Customers walk past a Coach store at Shanghai New World Daimaru department store on August 12, 2019 in Shanghai, China.
VCG | Visual China Group | Getty Images
Coach owner Tapestry said Thursday that its fiscal third-quarter sales in North America returned to pre-pandemic levels, as demand for luxury goods rebounds from 2020 lows.
Chief Executive Joanne Crevoiserat said the latest results “significantly outpaced expectations,” boosted by Tapestry’s online business and heightened demand for its purses, shoes and other accessories in Asia.
Its overall revenue remains below 2019 levels, however. And according to BMO Capital Markets analyst Simeon Siegel, that puts Tapestry below a median of retailers who have reported their quarterly results, thus far.
Tapestry’s stock was falling around 3% in early trading.
Here’s how the company did for the quarter ended March 27, compared with what analysts were anticipating, based on a polling by Refinitiv:
- Earnings per share: 51 cents adjusted vs. 31 cents expected
- Revenue: $1.27 billion vs. $1.22 billion expected
Tapestry’s net income for the fiscal third quarter climbed to $91.7 million, or 32 cents per share, compared with a net loss of $677.1 million, or $2.45 per share, a year earlier. Excluding one-time charges, Tapestry earned 51 cents per share, better than the 31 cents that analysts had forecast, using Refinitiv.
Net sales rose 19% to $1.27 billion from $1.07 billion a year earlier, beating analysts’ estimates of $1.22 billion.
Management said during a post-earnings conference call that digital sales were up triple digits, representing 30% of total revenue. Tapestry noted it gained 400,000 new customers online during the quarter.
The average unit retail prices for its bags jumped 25%, helping it swing to a profit.
The high-end handbag maker that also owns Kate Spade reported a triple-digit revenue increase in Mainland China compared with 2020 levels, and 40% growth compared with 2019.

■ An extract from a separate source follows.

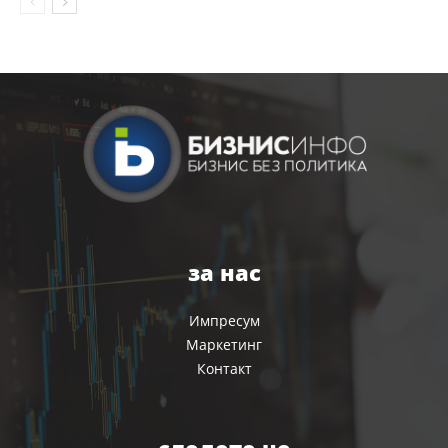
за нас
Импресум
Маркетинг
Контакт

Sales at the Coach banner were up 25% compared with 2020 levels, and flat compared with the same period in 2019. Kate Spade grew 1% from 2020, and was down 10% compared with 2019. Sales at Stuart Weitzman were up 13% compared with a year earlier, but on a two-year basis dropped 33%.

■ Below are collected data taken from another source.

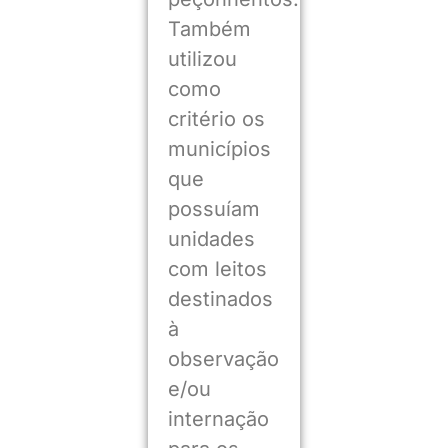
Também
utilizou
como
critério os
municípios
que
possuíam
unidades
com leitos
destinados
à
observação
e/ou
internação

The company said it is not providing detailed guidance for fiscal 2021. But assuming a continued recovery in its business coming out of the pandemic, it said it now expects revenue for the fiscal year to increase at a mid-teens rate. Analysts had been looking for year-over-year sales growth of 10%, according to Refinitiv.

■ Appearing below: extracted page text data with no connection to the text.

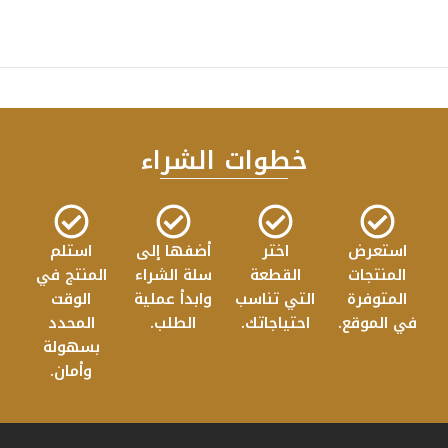
خطوات الشراء
استعرض
اختر
أضفها إلى
استلم
المنتجات
القطعة
سلة الشراء
المنتج في
المتوفرة
التي تناسب
وابدأ عملية
الوقت
في الموقع.
احتياجاتك.
الطلب.
المحدد
بسهولة
وأمان.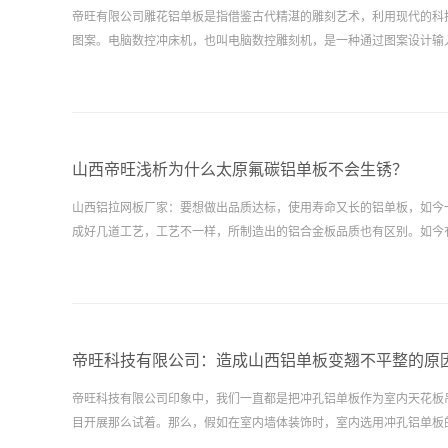
帝旺有限公司雕花铝单板是指借鉴古代精湛的雕刻艺术，利用现代的科
图案。电脑数控冲床机，也叫电脑数控雕刻机，是一种通过图案设计输入，传
山西帝旺浅析为什么太原氟碳铝单板不会生锈？
山西铝拉网板厂家：要想做出品质达标，使用寿命又长的铝单板，如今
成好几道工艺，工艺不一样，所制造出的铝合金板品质也有区别。如今有工作
帝旺科技有限公司：造成山西铝单板变翘不平整的原
帝旺科技有限公司印象中，我们一直都是把冲孔铝单板作为室内天花板
目开展那么试着。那么，假如在室内墙体装饰时，室内选用冲孔铝单板的装饰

The company also continues to see shipping delays due to backlogged ports. It said the lingering impact of the Suez Canal blockage has been higher freight costs, which will hurt its fourth-quarter results.
“While the environment remains volatile, we see encouraging signs of recovery as vaccination efforts progress, resulting in increased consumer confidence, strong demand for our categories, and improving in-store traffic trends,” Crevoiserat said.
Tapestry shares are up about 55% year to date. The company has a market cap of $13.5 billion.